## TASK
Could you please reproduce every record below exactly, leaving out the pictures?

Saved data entries

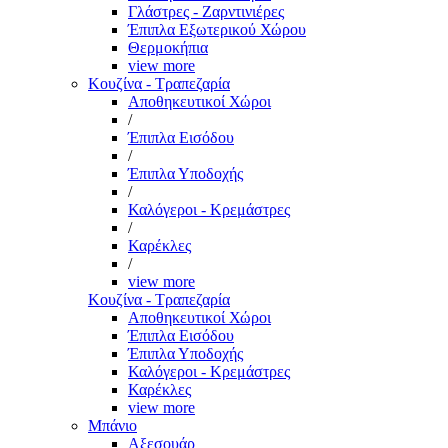
Γλάστρες - Ζαρντινιέρες
Έπιπλα Εξωτερικού Χώρου
Θερμοκήπια
view more
Κουζίνα - Τραπεζαρία
Αποθηκευτικοί Χώροι
/
Έπιπλα Εισόδου
/
Έπιπλα Υποδοχής
/
Καλόγεροι - Κρεμάστρες
/
Καρέκλες
/
view more
Κουζίνα - Τραπεζαρία
Αποθηκευτικοί Χώροι
Έπιπλα Εισόδου
Έπιπλα Υποδοχής
Καλόγεροι - Κρεμάστρες
Καρέκλες
view more
Μπάνιο
Αξεσουάρ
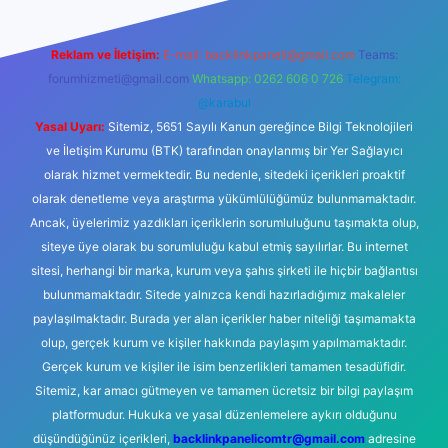
Reklam ve İletişim:
E-mail:
backlinkpaneli@gmail.com
Teams:
forumhizmeti@gmail.com
Whatsapp: 0262 606 0 726
Telegram:
@karabul
Yasal Uyarı:
Sitemiz, 5651 Sayılı Kanun gereğince Bilgi Teknolojileri
ve İletişim Kurumu (BTK) tarafından onaylanmış bir Yer Sağlayıcı
olarak hizmet vermektedir. Bu nedenle, sitedeki içerikleri proaktif
olarak denetleme veya araştırma yükümlülüğümüz bulunmamaktadır.
Ancak, üyelerimiz yazdıkları içeriklerin sorumluluğunu taşımakta olup,
siteye üye olarak bu sorumluluğu kabul etmiş sayılırlar. Bu internet
sitesi, herhangi bir marka, kurum veya şahıs şirketi ile hiçbir bağlantısı
bulunmamaktadır. Sitede yalnızca kendi hazırladığımız makaleler
paylaşılmaktadır. Burada yer alan içerikler haber niteliği taşımamakta
olup, gerçek kurum ve kişiler hakkında paylaşım yapılmamaktadır.
Gerçek kurum ve kişiler ile isim benzerlikleri tamamen tesadüfidir.
Sitemiz, kar amacı gütmeyen ve tamamen ücretsiz bir bilgi paylaşım
platformudur. Hukuka ve yasal düzenlemelere aykırı olduğunu
düşündüğünüz içerikleri,
backlinkpanelicomtr@gmail.com
adresine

## RESULT OF THIS TASK
Γλάστρες - Ζαρντινιέρες
Έπιπλα Εξωτερικού Χώρου
Θερμοκήπια
view more
Κουζίνα - Τραπεζαρία
Αποθηκευτικοί Χώροι
/
Έπιπλα Εισόδου
/
Έπιπλα Υποδοχής
/
Καλόγεροι - Κρεμάστρες
/
Καρέκλες
/
view more
Κουζίνα - Τραπεζαρία
Αποθηκευτικοί Χώροι
Έπιπλα Εισόδου
Έπιπλα Υποδοχής
Καλόγεροι - Κρεμάστρες
Καρέκλες
view more
Μπάνιο
Αξεσουάρ
Reklam ve İletişim:
E-mail:
backlinkpaneli@gmail.com
Teams:
forumhizmeti@gmail.com
Whatsapp: 0262 606 0 726
Telegram:
@karabul
Yasal Uyarı:
Sitemiz, 5651 Sayılı Kanun gereğince Bilgi Teknolojileri
ve İletişim Kurumu (BTK) tarafından onaylanmış bir Yer Sağlayıcı
olarak hizmet vermektedir. Bu nedenle, sitedeki içerikleri proaktif
olarak denetleme veya araştırma yükümlülüğümüz bulunmamaktadır.
Ancak, üyelerimiz yazdıkları içeriklerin sorumluluğunu taşımakta olup,
siteye üye olarak bu sorumluluğu kabul etmiş sayılırlar. Bu internet
sitesi, herhangi bir marka, kurum veya şahıs şirketi ile hiçbir bağlantısı
bulunmamaktadır. Sitede yalnızca kendi hazırladığımız makaleler
paylaşılmaktadır. Burada yer alan içerikler haber niteliği taşımamakta
olup, gerçek kurum ve kişiler hakkında paylaşım yapılmamaktadır.
Gerçek kurum ve kişiler ile isim benzerlikleri tamamen tesadüfidir.
Sitemiz, kar amacı gütmeyen ve tamamen ücretsiz bir bilgi paylaşım
platformudur. Hukuka ve yasal düzenlemelere aykırı olduğunu
düşündüğünüz içerikleri,
backlinkpanelicomtr@gmail.com
adresine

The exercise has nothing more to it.